A Conversation With Enno Jakobson

Executive Vice President, Challenger Group


LQ: How does your firm sell the concept of “triple bottom line” (economic, environmental and ethical) to shareholders? (David Closs, PhD, Michigan State)

Enno Jakobson: The concept of triple bottom line has been part of our culture for the past thirty years. It is best embodied in our vision statement: together, we will go the distance, constantly challenging ourselves to build new standards of quality and performance through leadership, respect and commitment. The tenets in our vision statement contribute to all aspects of the triple bottom line. It’s probably why we’ve been one of Canada’s fifty best-managed companies since 1991, with platinum status the last 2 years.

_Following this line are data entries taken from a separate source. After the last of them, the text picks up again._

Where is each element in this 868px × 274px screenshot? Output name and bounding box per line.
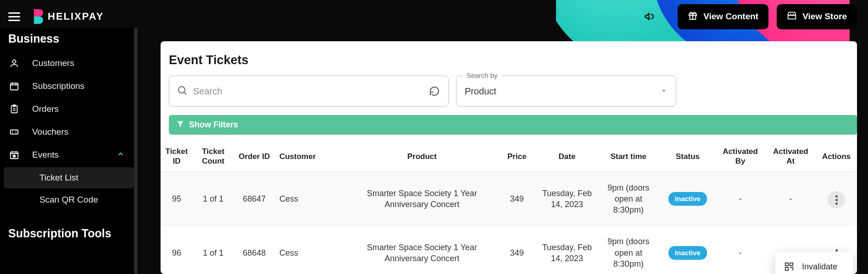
th-activated-by: Activated By [715, 141, 766, 172]
cell-status: Inactive [660, 172, 715, 226]
cell-ticket-count: 1 of 1 [193, 172, 234, 226]
search-box [169, 76, 449, 107]
chevron-up-icon [117, 150, 125, 160]
search-icon [177, 85, 188, 98]
sidebar-item-events[interactable]: Events [0, 143, 138, 166]
tickets-table: Ticket ID Ticket Count Order ID Customer… [161, 141, 857, 274]
sidebar-item-subscriptions[interactable]: Subscriptions [0, 75, 138, 98]
svg-point-8 [178, 87, 185, 93]
th-order-id: Order ID [234, 141, 275, 172]
qr-off-icon [784, 261, 795, 272]
status-badge: Inactive [668, 246, 707, 260]
svg-rect-11 [785, 268, 788, 270]
row-actions-menu: Invalidate Activate [775, 252, 853, 274]
sidebar-scrollbar[interactable] [134, 27, 138, 274]
cell-start-time: 9pm (doors open at 8:30pm) [597, 172, 661, 226]
show-filters-button[interactable]: Show Filters [169, 115, 857, 135]
search-by-float-label: Search by [463, 71, 501, 79]
view-store-button[interactable]: View Store [777, 4, 857, 29]
svg-rect-6 [11, 130, 18, 134]
more-vertical-icon [835, 195, 838, 205]
view-content-button[interactable]: View Content [678, 4, 768, 29]
cell-order-id: 68647 [234, 172, 275, 226]
main-panel: Event Tickets Search by Product Show Fil… [161, 41, 857, 274]
th-start-time: Start time [597, 141, 661, 172]
search-by-select[interactable]: Search by Product [456, 76, 676, 107]
sidebar-subitem-scan-qr[interactable]: Scan QR Code [0, 189, 138, 210]
sidebar-subitem-label: Scan QR Code [39, 195, 98, 204]
store-icon [787, 11, 797, 23]
th-date: Date [537, 141, 596, 172]
cell-date: Tuesday, Feb 14, 2023 [537, 226, 596, 274]
sidebar-subitem-ticket-list[interactable]: Ticket List [4, 167, 134, 188]
megaphone-icon[interactable] [640, 6, 660, 27]
table-header-row: Ticket ID Ticket Count Order ID Customer… [161, 141, 857, 172]
brand-logo[interactable]: HELIXPAY [33, 9, 104, 24]
cell-order-id: 68648 [234, 226, 275, 274]
th-product: Product [347, 141, 496, 172]
cell-product: Smarter Space Society 1 Year Anniversary… [347, 226, 496, 274]
sidebar-subitem-label: Ticket List [39, 173, 78, 182]
svg-point-2 [12, 60, 16, 63]
calendar-refresh-icon [8, 80, 20, 92]
brand-name: HELIXPAY [48, 11, 104, 22]
cell-customer: Cess [275, 172, 348, 226]
th-actions: Actions [816, 141, 857, 172]
cell-start-time: 9pm (doors open at 8:30pm) [597, 226, 661, 274]
cell-activated-by: - [715, 172, 766, 226]
cell-activated-at: - [765, 172, 816, 226]
menu-item-label: Invalidate [802, 262, 837, 272]
svg-rect-10 [790, 263, 793, 266]
th-ticket-count: Ticket Count [193, 141, 234, 172]
caret-down-icon [660, 86, 668, 97]
sidebar-item-label: Vouchers [32, 127, 68, 137]
cell-ticket-count: 1 of 1 [193, 226, 234, 274]
sidebar-item-vouchers[interactable]: Vouchers [0, 121, 138, 143]
sidebar-item-label: Events [32, 150, 59, 160]
cell-date: Tuesday, Feb 14, 2023 [537, 172, 596, 226]
ticket-icon [8, 126, 20, 138]
sidebar: Business Customers Subscriptions Orders … [0, 27, 138, 274]
search-row: Search by Product [161, 76, 857, 115]
cell-price: 349 [496, 226, 537, 274]
cell-status: Inactive [660, 226, 715, 274]
calendar-star-icon [8, 149, 20, 161]
th-customer: Customer [275, 141, 348, 172]
sidebar-item-label: Subscriptions [32, 81, 84, 91]
search-input[interactable] [193, 86, 423, 97]
cell-customer: Cess [275, 226, 348, 274]
sidebar-item-label: Customers [32, 58, 74, 68]
view-store-label: View Store [802, 11, 847, 22]
brand-mark-icon [33, 9, 43, 24]
sidebar-section-subscription-tools: Subscription Tools [0, 224, 138, 247]
sidebar-item-label: Orders [32, 104, 59, 114]
sidebar-item-customers[interactable]: Customers [0, 52, 138, 75]
th-status: Status [660, 141, 715, 172]
svg-rect-9 [785, 263, 788, 266]
topbar: HELIXPAY View Content View Store [0, 0, 868, 33]
row-actions-button[interactable] [828, 191, 845, 208]
search-by-value: Product [465, 86, 496, 97]
view-content-label: View Content [703, 11, 758, 22]
menu-item-invalidate[interactable]: Invalidate [775, 256, 853, 274]
th-ticket-id: Ticket ID [161, 141, 193, 172]
svg-rect-3 [11, 83, 18, 90]
show-filters-label: Show Filters [189, 120, 238, 130]
th-price: Price [496, 141, 537, 172]
cell-actions [816, 172, 857, 226]
person-icon [8, 57, 20, 69]
tickets-table-wrap: Ticket ID Ticket Count Order ID Customer… [161, 141, 857, 274]
gift-icon [688, 11, 698, 23]
cell-activated-by: - [715, 226, 766, 274]
cell-ticket-id: 96 [161, 226, 193, 274]
filter-icon [176, 120, 184, 130]
page-title: Event Tickets [161, 53, 857, 76]
status-badge: Inactive [668, 192, 707, 206]
hamburger-menu-icon[interactable] [8, 8, 25, 25]
cell-ticket-id: 95 [161, 172, 193, 226]
cell-product: Smarter Space Society 1 Year Anniversary… [347, 172, 496, 226]
refresh-icon[interactable] [428, 85, 441, 98]
sidebar-item-orders[interactable]: Orders [0, 98, 138, 121]
clipboard-icon [8, 103, 20, 115]
cell-price: 349 [496, 172, 537, 226]
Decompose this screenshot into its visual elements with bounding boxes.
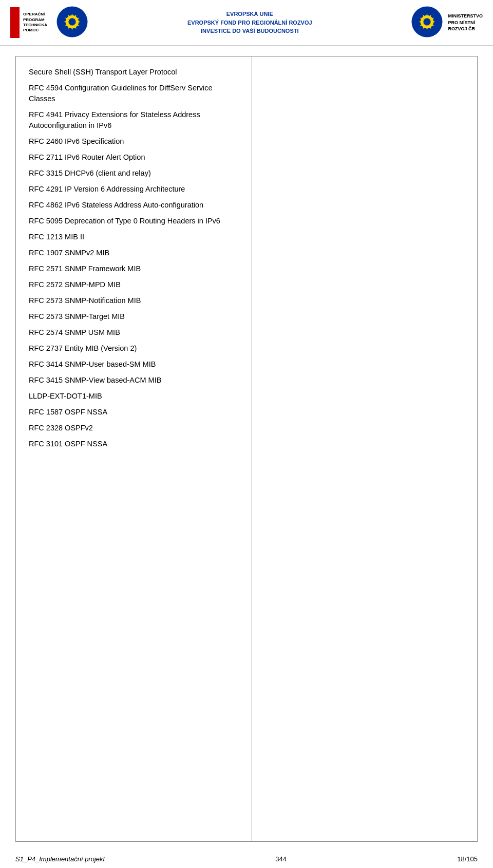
list-item: Secure Shell (SSH) Transport Layer Proto… bbox=[29, 67, 239, 78]
op-logo: OPERAČNÍ PROGRAM TECHNICKÁ POMOC bbox=[10, 7, 47, 38]
list-item: RFC 3414 SNMP-User based-SM MIB bbox=[29, 359, 239, 370]
svg-point-13 bbox=[412, 7, 443, 37]
eu-stars-left bbox=[55, 5, 89, 40]
content-right-cell bbox=[252, 56, 477, 841]
list-item: RFC 1587 OSPF NSSA bbox=[29, 407, 239, 418]
list-item: RFC 3101 OSPF NSSA bbox=[29, 439, 239, 449]
eu-title-line1: EVROPSKÁ UNIE bbox=[99, 10, 400, 18]
header-left-logos: OPERAČNÍ PROGRAM TECHNICKÁ POMOC bbox=[10, 5, 89, 40]
op-red-bar bbox=[10, 7, 20, 38]
list-item: RFC 4594 Configuration Guidelines for Di… bbox=[29, 83, 239, 104]
list-item: RFC 2460 IPv6 Specification bbox=[29, 136, 239, 147]
list-item: LLDP-EXT-DOT1-MIB bbox=[29, 391, 239, 402]
main-table: Secure Shell (SSH) Transport Layer Proto… bbox=[15, 56, 478, 842]
list-item: RFC 5095 Deprecation of Type 0 Routing H… bbox=[29, 216, 239, 227]
list-item: RFC 2737 Entity MIB (Version 2) bbox=[29, 343, 239, 354]
list-item: RFC 2574 SNMP USM MIB bbox=[29, 327, 239, 338]
list-item: RFC 2573 SNMP-Target MIB bbox=[29, 311, 239, 322]
list-item: RFC 1907 SNMPv2 MIB bbox=[29, 248, 239, 258]
footer-page-count: 18/105 bbox=[457, 855, 478, 863]
eu-title-line2: EVROPSKÝ FOND PRO REGIONÁLNÍ ROZVOJ bbox=[99, 18, 400, 27]
list-item: RFC 1213 MIB II bbox=[29, 232, 239, 242]
ministry-text: MINISTERSTVO PRO MÍSTNÍ ROZVOJ ČR bbox=[448, 13, 483, 32]
footer-page-number: 344 bbox=[275, 855, 287, 863]
footer-project-name: S1_P4_Implementační projekt bbox=[15, 855, 105, 863]
list-item: RFC 2573 SNMP-Notification MIB bbox=[29, 295, 239, 306]
svg-point-0 bbox=[57, 7, 88, 37]
list-item: RFC 4862 IPv6 Stateless Address Auto-con… bbox=[29, 200, 239, 211]
header-center-text: EVROPSKÁ UNIE EVROPSKÝ FOND PRO REGIONÁL… bbox=[99, 10, 400, 35]
header-right-logos: MINISTERSTVO PRO MÍSTNÍ ROZVOJ ČR bbox=[410, 5, 483, 40]
list-item: RFC 2711 IPv6 Router Alert Option bbox=[29, 152, 239, 163]
eu-title-line3: INVESTICE DO VAŠÍ BUDOUCNOSTI bbox=[99, 27, 400, 35]
eu-stars-right bbox=[410, 5, 444, 40]
list-item: RFC 3415 SNMP-View based-ACM MIB bbox=[29, 375, 239, 386]
content-left-cell: Secure Shell (SSH) Transport Layer Proto… bbox=[16, 56, 252, 841]
list-item: RFC 2572 SNMP-MPD MIB bbox=[29, 279, 239, 290]
list-item: RFC 4941 Privacy Extensions for Stateles… bbox=[29, 109, 239, 131]
op-text: OPERAČNÍ PROGRAM TECHNICKÁ POMOC bbox=[23, 12, 47, 33]
page-header: OPERAČNÍ PROGRAM TECHNICKÁ POMOC bbox=[0, 0, 493, 46]
list-item: RFC 3315 DHCPv6 (client and relay) bbox=[29, 168, 239, 179]
list-item: RFC 2571 SNMP Framework MIB bbox=[29, 263, 239, 274]
list-item: RFC 4291 IP Version 6 Addressing Archite… bbox=[29, 184, 239, 195]
page-footer: S1_P4_Implementační projekt 344 18/105 bbox=[0, 855, 493, 863]
list-item: RFC 2328 OSPFv2 bbox=[29, 423, 239, 433]
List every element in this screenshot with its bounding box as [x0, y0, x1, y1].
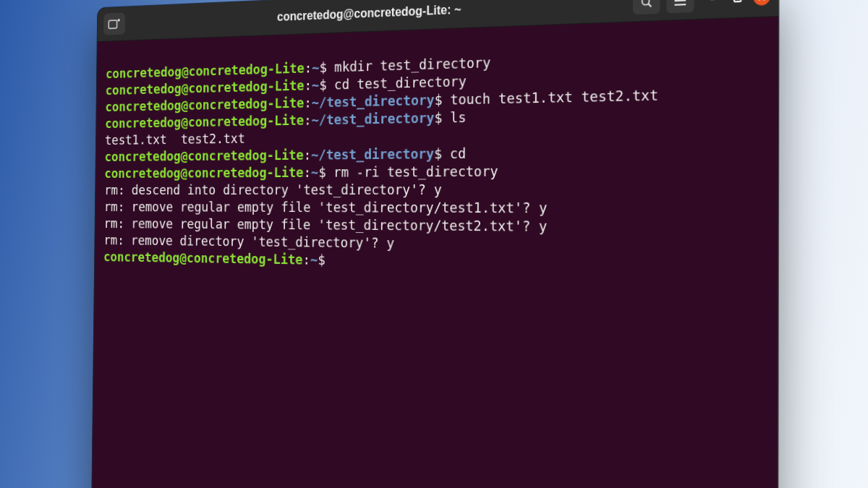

In terms of our work culture, people who work here truly want to be here. It’s a culture of respect, which fosters a unique dynamic of high energy, comfort and fun, so as a result our people are proud to work here because we genuinely believe in these basic principles.
We are committed to fostering this, and a great example would be our corporate facility, which is a LEED ™ certified building that we’re extremely proud of. The different areas of the facility, from administration to fuelling to yard management to vehicle maintenance, were all designed to blend and provide a single, efficient operating site.

LQ: What procedures does your firm have in place to identify and evaluate the environmental issues that will be important to your customer segments? (David Closs, PhD, Michigan State)

Enno Jakobson: We look to see where we can integrate our entire logistics package while ultimately reducing the client’s carbon footprint. For example, we have our people onsite at several of our clients’ manufacturing plants — and we actually handle the entire process, from the start of the manufacturing process to the time the product is delivered to their client. We mandate and accept the full responsibility for identifying and implementing segments of the process where we can effect reductions to carbon impact through reduced fuel consumption or by changing shipping patterns and modes. By controlling their supply chain we can track and identify for our clients the improvements that have been found. Our active KPI’s are focused on reducing empty miles and packaging and the reduction of overall energy associated with each stage of the process. 

LQ: Does your firm foster a culture of sustainability from the top down? Can you give examples that make this commitment palpable and visible? (Nicholas Seiersen, LQ Executive Editor & Senior Manager, KPMG)

Enno Jakobson:  Our facility and our constant investment in gaining fuel efficency in our fleet would be the two shining examples of our commitment to sustainability. We could have built a more conventional building but our collective vision was that the payback from the gained efficiency by including geo thermal heating, water conservation applications, to radiant heat in our maintenance facility would more than justify the increased initial costs. More than eighty percent of the materials in our administrative building are either recyclable or have been made from recycled material, from our desks to our chairs to the flooring. With the reduced off-gassing and a healthier work environment we have gained man hours with less absenteeism.

LQ: Can you name some of the concrete things your company is doing to enhance supply chain sustainability, and some of your plans for the near future? (Nicholas Seiersen, LQ Executive Editor & Senior Manager, KPMG)

Enno Jakobson: It affects everything from the trucks and trailers that we’re buying, to the accessories that we’re putting on to those units, to driver training. We have a mandatory annual certification for fuel-efficient driving. We have alternative power units, aerodynamics and different anti-idling technologies. All of our wash water is recycled, low flow water fixtures have been installed to conserve water usage, sensors determine when our lawns should be watered, and we have geothermal heating for our 60-thousand-square-foot corporate headquarters.
This year we were the only Canadian-based carrier to be awarded the SmartWay Award of Excellence, recognizing our ongoing commitment to sustainability.

LQ: Do you think the economic downturn will put a damper on your efforts to enhance supply chain sustainability? (Nicholas Seiersen, LQ Executive Editor & Senior Manager, KPMG)

Enno Jakobson: Not at all. If anything, I believe it’s more relevant now than it ever has been. It’s vital to the survival of any enterprise today.  As we move through these difficult times, aligning oneself with these ideals will make for stronger and more sustainable business partnerships.